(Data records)
--- --- ---
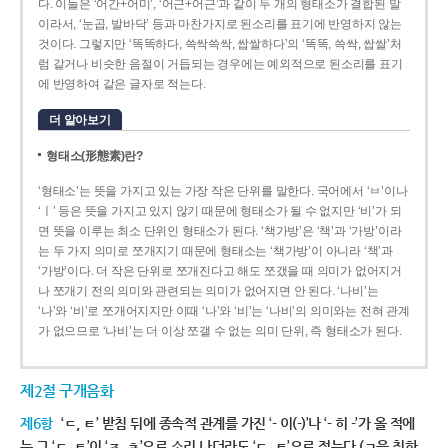
다. 이들은 ‘어간+어미’, ‘어근+어근’과 같이 두 개의 형태소가 결합된 말
이라서, ‘눈곱, 발바닥’ 등과 마찬가지로 된소리를 표기에 반영하지 않는
것이다. 그렇지만 ‘똑똑하다, 쓱싹쓱싹, 쌉쌀하다’의 ‘똑똑, 쓱싹, 쌉쌀’처
럼 같거나 비슷한 음절이 거듭되는 경우에는 예외적으로 된소리를 표기
에 반영하여 같은 글자로 적는다.
더 알아보기
형태소(形態素)란?
‘형태소’는 뜻을 가지고 있는 가장 작은 단위를 말한다. 국어에서 ‘ㅂ’이나
‘ㅣ’ 등은 뜻을 가지고 있지 않기 때문에 형태소가 될 수 없지만 ‘비’가 되
면 뜻을 이루는 최소 단위인 형태소가 된다. ‘책가방’은 ‘책’과 ‘가방’이라
는 두 가지 의미로 쪼개지기 때문에 형태소는 ‘책가방’이 아니라 ‘책’과
‘가방’이다. 더 작은 단위로 쪼개진다고 해도 쪼갰을 때 의미가 없어지거
나 쪼개기 전의 의미와 관련되는 의미가 없어지면 안 된다. ‘나비’는
‘나’와 ‘비’로 쪼개어지지만 이때 ‘나’와 ‘비’는 ‘나비’의 의미와는 전혀 관계
가 없으므로 ‘나비’는 더 이상 쪼갤 수 없는 의미 단위, 즉 형태소가 된다.
제2절 구개음화
제6항
‘ㄷ, ㅌ’ 받침 뒤에 종속적 관계를 가진 ‘- 이(-)’나 ‘- 히 -’가 올 적에
는 그 ‘ㄷ, ㅌ’이 ‘ㅈ, ㅊ’으로 소리 나더라도 ‘ㄷ, ㅌ’으로 적는다.(ㄱ을 취하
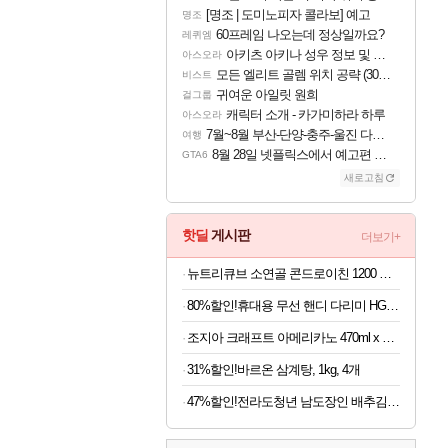
[명조 | 도미노피자 콜라보] 예고
명조
60프레임 나오는데 정상일까요?
레퀴엠
아키츠 아키나 성우 정보 및 주요 필모
아스오라
모든 엘리트 골렘 위치 공략 (30개) - 방랑 결투가
비스트
귀여운 아일릿 원희
걸그룹
캐릭터 소개 - 카가미하라 하루
아스오라
7월~8월 부산-단양-충주-울진 다녀왔어요~
여행
8월 28일 넷플릭스에서 예고편 공개 예정
GTA6
새로고침
핫딜
게시판
더보기+
뉴트리큐브 소연골 콘드로이친 1200 MBP 120정
80%할인!휴대용 무선 핸디 다리미 HG-Y01, 화이트, 1개
조지아 크래프트 아메리카노 470ml x 24개
31%할인!바르온 삼계탕, 1kg, 4개
47%할인!전라도청년 남도장인 배추김치, 5kg, 1박스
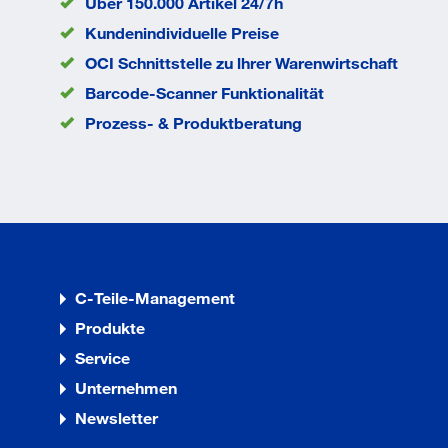
Über 150.000 Artikel 24/7h
Kundenindividuelle Preise
OCI Schnittstelle zu lhrer Warenwirtschaft
Barcode-Scanner Funktionalität
Prozess- & Produktberatung
C-Teile-Management
Produkte
Service
Unternehmen
Newsletter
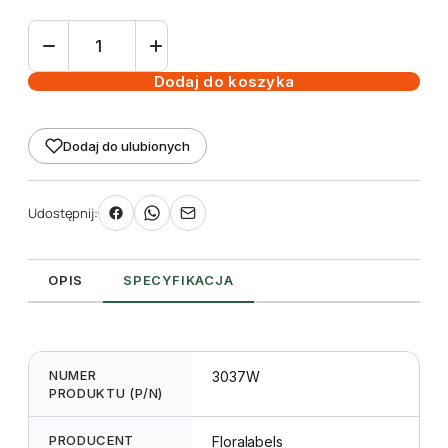
ilość
Baner
podłogowy
Dodaj do koszyka
L1
215
Dodaj do ulubionych
x
1200
mm,
Udostępnij:
samoprzylepny
50
szt.
OPIS
SPECYFIKACJA
NUMER
3037W
PRODUKTU (P/N)
PRODUCENT
Floralabels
--- --- ---
> What to work on: Extract every line above that contains the word "된소리를".

> Task output:
이라서, ‘눈곱, 발바닥’ 등과 마찬가지로 된소리를 표기에 반영하지 않는
럼 같거나 비슷한 음절이 거듭되는 경우에는 예외적으로 된소리를 표기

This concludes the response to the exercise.